(Stored dataset items)
+ + + + +

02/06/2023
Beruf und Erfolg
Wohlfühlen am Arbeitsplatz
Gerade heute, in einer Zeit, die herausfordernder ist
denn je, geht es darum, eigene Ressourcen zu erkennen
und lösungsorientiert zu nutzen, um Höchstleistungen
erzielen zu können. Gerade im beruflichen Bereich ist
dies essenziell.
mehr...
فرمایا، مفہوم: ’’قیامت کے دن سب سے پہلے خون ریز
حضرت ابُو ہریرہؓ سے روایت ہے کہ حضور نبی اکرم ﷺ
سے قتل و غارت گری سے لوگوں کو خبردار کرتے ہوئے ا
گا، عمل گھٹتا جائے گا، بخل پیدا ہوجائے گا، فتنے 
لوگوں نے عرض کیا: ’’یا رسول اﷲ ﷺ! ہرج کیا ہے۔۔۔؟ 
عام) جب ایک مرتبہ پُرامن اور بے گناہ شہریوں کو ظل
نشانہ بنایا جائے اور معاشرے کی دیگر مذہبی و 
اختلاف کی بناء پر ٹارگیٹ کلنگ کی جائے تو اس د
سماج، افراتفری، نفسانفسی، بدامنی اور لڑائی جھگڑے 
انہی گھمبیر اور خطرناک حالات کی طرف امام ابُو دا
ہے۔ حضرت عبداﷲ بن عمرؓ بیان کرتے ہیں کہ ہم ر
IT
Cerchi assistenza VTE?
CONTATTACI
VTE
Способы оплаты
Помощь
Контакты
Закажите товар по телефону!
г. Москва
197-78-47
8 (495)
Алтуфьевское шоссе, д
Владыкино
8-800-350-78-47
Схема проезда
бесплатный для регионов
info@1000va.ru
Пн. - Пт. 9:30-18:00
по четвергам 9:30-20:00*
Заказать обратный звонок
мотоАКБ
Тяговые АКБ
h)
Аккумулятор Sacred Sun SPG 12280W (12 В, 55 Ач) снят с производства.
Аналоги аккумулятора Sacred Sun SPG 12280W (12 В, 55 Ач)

+ + + + +

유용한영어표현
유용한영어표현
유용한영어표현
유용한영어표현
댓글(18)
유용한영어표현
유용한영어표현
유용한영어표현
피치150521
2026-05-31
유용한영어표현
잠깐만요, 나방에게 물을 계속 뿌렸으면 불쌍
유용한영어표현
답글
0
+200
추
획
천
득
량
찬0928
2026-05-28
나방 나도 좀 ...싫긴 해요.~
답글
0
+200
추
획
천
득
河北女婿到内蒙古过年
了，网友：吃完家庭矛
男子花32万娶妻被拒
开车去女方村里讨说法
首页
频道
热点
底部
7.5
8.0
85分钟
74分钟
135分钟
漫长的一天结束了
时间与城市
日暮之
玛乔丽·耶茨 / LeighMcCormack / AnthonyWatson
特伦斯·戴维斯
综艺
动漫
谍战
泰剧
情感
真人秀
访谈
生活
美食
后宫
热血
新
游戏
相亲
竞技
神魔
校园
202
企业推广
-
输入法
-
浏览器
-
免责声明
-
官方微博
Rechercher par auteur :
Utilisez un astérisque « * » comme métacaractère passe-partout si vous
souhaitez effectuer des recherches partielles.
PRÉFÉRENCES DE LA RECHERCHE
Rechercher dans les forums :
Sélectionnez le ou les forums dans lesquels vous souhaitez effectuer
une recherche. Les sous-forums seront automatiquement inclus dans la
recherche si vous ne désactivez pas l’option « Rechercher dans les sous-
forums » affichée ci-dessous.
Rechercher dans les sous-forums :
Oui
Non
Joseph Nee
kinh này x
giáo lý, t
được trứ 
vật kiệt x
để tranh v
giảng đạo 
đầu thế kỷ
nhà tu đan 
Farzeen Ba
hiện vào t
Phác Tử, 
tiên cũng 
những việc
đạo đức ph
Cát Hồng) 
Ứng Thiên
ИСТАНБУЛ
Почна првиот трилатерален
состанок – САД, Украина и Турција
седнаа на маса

+ + + + +

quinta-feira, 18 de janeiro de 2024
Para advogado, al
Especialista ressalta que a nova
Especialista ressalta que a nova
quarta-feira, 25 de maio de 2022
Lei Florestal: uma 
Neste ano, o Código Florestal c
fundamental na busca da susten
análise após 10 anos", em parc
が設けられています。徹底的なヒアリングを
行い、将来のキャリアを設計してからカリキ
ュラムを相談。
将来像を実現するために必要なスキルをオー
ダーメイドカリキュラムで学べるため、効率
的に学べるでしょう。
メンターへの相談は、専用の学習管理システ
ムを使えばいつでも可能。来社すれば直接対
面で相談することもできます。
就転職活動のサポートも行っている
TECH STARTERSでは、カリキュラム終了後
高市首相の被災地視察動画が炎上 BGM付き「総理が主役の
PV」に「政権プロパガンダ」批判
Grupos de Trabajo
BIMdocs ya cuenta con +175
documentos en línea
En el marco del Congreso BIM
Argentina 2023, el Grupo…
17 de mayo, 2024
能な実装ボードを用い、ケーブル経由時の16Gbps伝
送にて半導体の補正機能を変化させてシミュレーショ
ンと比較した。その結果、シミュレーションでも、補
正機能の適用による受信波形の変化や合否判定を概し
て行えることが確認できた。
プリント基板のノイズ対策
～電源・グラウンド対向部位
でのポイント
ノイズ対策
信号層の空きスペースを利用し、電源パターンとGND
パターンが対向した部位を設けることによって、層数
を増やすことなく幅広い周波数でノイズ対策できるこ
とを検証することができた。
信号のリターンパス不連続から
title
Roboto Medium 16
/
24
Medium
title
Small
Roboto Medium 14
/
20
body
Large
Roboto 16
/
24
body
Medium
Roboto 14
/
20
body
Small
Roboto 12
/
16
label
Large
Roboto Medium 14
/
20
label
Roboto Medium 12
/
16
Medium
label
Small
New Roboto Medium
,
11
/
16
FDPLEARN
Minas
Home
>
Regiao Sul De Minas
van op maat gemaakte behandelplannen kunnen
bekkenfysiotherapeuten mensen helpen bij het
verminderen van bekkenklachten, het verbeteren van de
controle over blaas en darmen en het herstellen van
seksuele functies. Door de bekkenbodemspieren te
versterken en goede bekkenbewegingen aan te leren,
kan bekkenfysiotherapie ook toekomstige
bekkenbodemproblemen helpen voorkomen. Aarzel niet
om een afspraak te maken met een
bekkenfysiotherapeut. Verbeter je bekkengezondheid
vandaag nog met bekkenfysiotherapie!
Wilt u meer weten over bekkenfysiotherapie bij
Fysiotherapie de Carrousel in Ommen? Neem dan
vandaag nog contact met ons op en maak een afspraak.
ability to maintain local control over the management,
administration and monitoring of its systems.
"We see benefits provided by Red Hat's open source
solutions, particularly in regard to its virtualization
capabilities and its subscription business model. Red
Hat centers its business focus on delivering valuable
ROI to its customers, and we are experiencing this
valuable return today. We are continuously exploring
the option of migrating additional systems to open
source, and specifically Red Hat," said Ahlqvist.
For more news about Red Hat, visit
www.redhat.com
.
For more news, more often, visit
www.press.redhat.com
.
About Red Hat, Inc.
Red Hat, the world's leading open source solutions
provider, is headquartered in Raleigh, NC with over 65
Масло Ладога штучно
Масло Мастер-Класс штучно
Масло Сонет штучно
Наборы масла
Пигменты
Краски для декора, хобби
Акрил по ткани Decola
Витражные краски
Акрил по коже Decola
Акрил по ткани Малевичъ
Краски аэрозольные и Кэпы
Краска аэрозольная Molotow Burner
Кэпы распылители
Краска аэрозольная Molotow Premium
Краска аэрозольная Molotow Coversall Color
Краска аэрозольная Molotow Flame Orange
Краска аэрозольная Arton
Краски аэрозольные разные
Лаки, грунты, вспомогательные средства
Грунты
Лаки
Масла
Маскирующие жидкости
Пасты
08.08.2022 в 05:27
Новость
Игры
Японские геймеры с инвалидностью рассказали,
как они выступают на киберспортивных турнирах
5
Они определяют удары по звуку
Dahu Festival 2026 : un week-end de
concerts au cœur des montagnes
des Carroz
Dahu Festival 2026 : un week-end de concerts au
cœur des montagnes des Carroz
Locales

+ + + + +

### What you are asked to do
From the data above, return every line from the line that has "لوگوں نے عرض" up to and including the line that has "Аккумулятор Sacred Sun", exactly.

### Written reply
لوگوں نے عرض کیا: ’’یا رسول اﷲ ﷺ! ہرج کیا ہے۔۔۔؟ 
عام) جب ایک مرتبہ پُرامن اور بے گناہ شہریوں کو ظل
نشانہ بنایا جائے اور معاشرے کی دیگر مذہبی و 
اختلاف کی بناء پر ٹارگیٹ کلنگ کی جائے تو اس د
سماج، افراتفری، نفسانفسی، بدامنی اور لڑائی جھگڑے 
انہی گھمبیر اور خطرناک حالات کی طرف امام ابُو دا
ہے۔ حضرت عبداﷲ بن عمرؓ بیان کرتے ہیں کہ ہم ر
IT
Cerchi assistenza VTE?
CONTATTACI
VTE
Способы оплаты
Помощь
Контакты
Закажите товар по телефону!
г. Москва
197-78-47
8 (495)
Алтуфьевское шоссе, д
Владыкино
8-800-350-78-47
Схема проезда
бесплатный для регионов
info@1000va.ru
Пн. - Пт. 9:30-18:00
по четвергам 9:30-20:00*
Заказать обратный звонок
мотоАКБ
Тяговые АКБ
h)
Аккумулятор Sacred Sun SPG 12280W (12 В, 55 Ач) снят с производства.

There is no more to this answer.